Premium lead finder for web agencies and SDR teams. Scrape YellowPages and auto-enrich every lead with a 0-100 lead score, website tech stack (Wix/WordPress/Shopify), real emails, phone E.164, mobile + SEO audit, and an outreach pitch. CSV export for HubSpot/Pipedrive. 30+ fields per lead.
All notable changes to this Actor will be documented here.
[2.2] — 2026-05-22
Added — 5 more lead-quality features
☁️ CloudFlare email decoder — Many WordPress / CloudFlare-protected sites obfuscate emails inline as data-cfemail="abc123...". The actor now decodes them with the standard XOR algorithm, recovering 20-30% more real emails on those sites.

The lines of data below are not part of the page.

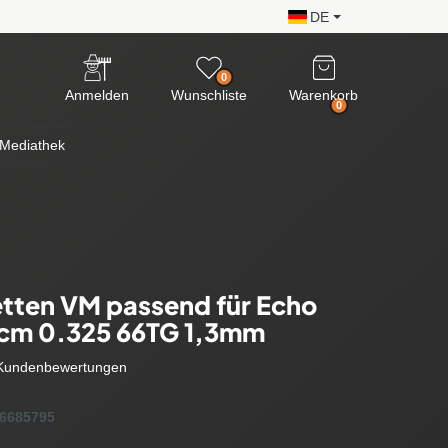
DE
0
Anmelden
Wunschliste
Warenkorb
0
Mediathek
tten VM passend für Echo
0cm 0.325 66TG 1,3mm
Kundenbewertungen
6685795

📱 Mobile-friendliness audit — Detects 5 signals from website HTML head:
has-viewport-meta (responsive design)
has-responsive-css (@media queries)
has-mobile-alternate (m. subdomain)
has-amp (AMP version)
fixed-width-layout (NEGATIVE signal)
Returns mobileFriendly boolean + mobileSignals[] per lead. Sites without mobile viewport get +8 to leadScore (clear pitch angle for "responsive redesign").
🔍 SEO hygiene audit — Checks 5 on-page basics:
hasMetaDescription
hasOgImage (Open Graph)
hasH1
hasJsonLd (structured data)
hasCanonical
Returns seoAudit: {hasX, ..., seoScore} (0-100). Sites with seoScore < 40 get +5 to leadScore (pitch SEO audit).
🎯 Industry-specific outreach pitches — 8 industries with custom angles:
Plumbers / Electricians / HVAC: "emergency calls — half your jobs come from someone Googling at 2am"
Restaurants / Pizza: "online menus and reservation links — diners decide where to eat from their phone"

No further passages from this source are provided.